EXERCISE INSTRUCTIONS
Gather all lines in the entries that include the word "metal".

[[ GIVEN ENTRIES, beginning ]]

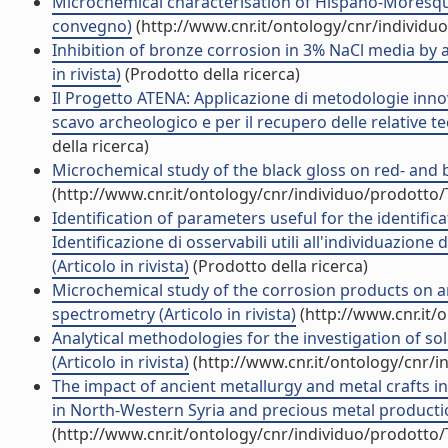
Microchemical characterisation of Hispano-Moresque
convegno)
(http://www.cnr.it/ontology/cnr/individ
Inhibition of bronze corrosion in 3% NaCl media by a
in rivista)
(Prodotto della ricerca)
Il Progetto ATENA: Applicazione di metodologie innov
scavo archeologico e per il recupero delle relative t
della ricerca)
Microchemical study of the black gloss on red- and bla
(http://www.cnr.it/ontology/cnr/individuo/prodotto
Identification of parameters useful for the identifica
Identificazione di osservabili utili all'individuazione 
(Articolo in rivista)
(Prodotto della ricerca)
Microchemical study of the corrosion products on a
spectrometry (Articolo in rivista)
(http://www.cnr.it/
Analytical methodologies for the investigation of s
(Articolo in rivista)
(http://www.cnr.it/ontology/cnr/
The impact of ancient metallurgy and metal crafts in
in North-Western Syria and precious metal productio
(http://www.cnr.it/ontology/cnr/individuo/prodotto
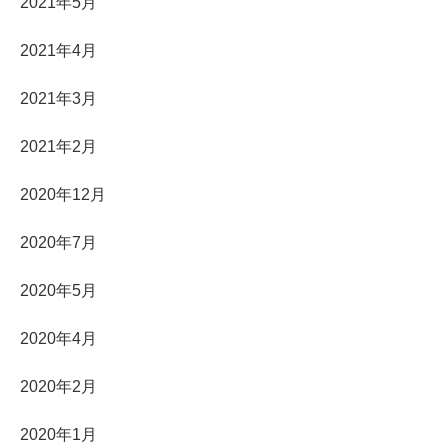
2021年5月
2021年4月
2021年3月
2021年2月
2020年12月
2020年7月
2020年5月
2020年4月
2020年2月
2020年1月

[[ GIVEN ENTRIES, end ]]

WRITTEN SOLUTION
The impact of ancient metallurgy and metal crafts in
in North-Western Syria and precious metal productio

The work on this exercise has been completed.